**Brief**: Write out, word for word, every line in the data below from the one containing "Phone: 307-334-3490 (188, 2150)" to the one containing "Airbnb (92, 588)", both of them included.

------------------------------------------------------------------------

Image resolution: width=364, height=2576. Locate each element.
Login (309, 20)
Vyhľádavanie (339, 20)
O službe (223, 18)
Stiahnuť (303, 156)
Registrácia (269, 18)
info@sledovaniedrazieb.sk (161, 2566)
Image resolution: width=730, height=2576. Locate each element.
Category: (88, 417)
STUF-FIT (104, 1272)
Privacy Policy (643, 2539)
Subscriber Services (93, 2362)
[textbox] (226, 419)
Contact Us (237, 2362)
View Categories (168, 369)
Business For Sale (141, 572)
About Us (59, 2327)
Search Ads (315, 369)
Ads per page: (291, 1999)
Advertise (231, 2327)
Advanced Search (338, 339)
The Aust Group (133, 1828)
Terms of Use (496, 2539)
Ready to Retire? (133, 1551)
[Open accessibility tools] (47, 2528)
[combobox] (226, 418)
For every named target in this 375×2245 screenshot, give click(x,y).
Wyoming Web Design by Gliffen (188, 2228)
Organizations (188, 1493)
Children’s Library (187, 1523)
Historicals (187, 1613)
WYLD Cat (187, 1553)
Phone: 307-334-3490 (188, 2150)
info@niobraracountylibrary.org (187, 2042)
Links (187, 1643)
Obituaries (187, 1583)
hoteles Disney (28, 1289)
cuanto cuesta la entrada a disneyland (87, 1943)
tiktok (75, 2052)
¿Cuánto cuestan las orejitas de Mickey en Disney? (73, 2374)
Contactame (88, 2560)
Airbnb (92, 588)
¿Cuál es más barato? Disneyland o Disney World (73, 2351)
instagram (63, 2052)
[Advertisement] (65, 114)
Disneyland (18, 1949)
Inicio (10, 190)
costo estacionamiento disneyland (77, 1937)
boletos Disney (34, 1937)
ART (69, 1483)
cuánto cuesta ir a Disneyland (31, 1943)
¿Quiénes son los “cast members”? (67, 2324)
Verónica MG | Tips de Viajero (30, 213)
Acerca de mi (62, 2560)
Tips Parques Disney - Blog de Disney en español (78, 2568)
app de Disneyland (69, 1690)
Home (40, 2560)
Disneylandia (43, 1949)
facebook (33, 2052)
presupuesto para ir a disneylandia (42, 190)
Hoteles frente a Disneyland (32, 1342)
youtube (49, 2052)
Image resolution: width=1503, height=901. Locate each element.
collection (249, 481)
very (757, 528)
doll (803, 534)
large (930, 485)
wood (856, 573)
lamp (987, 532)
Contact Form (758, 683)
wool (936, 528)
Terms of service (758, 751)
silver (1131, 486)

------------------------------------------------------------------------

**Result of this task**:
Phone: 307-334-3490 (188, 2150)
info@niobraracountylibrary.org (187, 2042)
Links (187, 1643)
Obituaries (187, 1583)
hoteles Disney (28, 1289)
cuanto cuesta la entrada a disneyland (87, 1943)
tiktok (75, 2052)
¿Cuánto cuestan las orejitas de Mickey en Disney? (73, 2374)
Contactame (88, 2560)
Airbnb (92, 588)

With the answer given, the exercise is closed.